## Description of the task
The full listing, excluding its pictures, should be printed exactly as it stands.

((

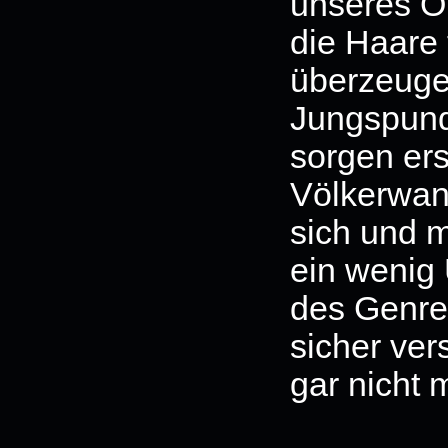
unseres O
die Haare 
überzeuge
Jungspunde
sorgen ers
Völkerwan
sich und 
ein wenig
des Genre
sicher ve
gar nicht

))

## Response to this task
unseres O
die Haare 
überzeuge
Jungspunde
sorgen ers
Völkerwan
sich und 
ein wenig
des Genre
sicher ve
gar nicht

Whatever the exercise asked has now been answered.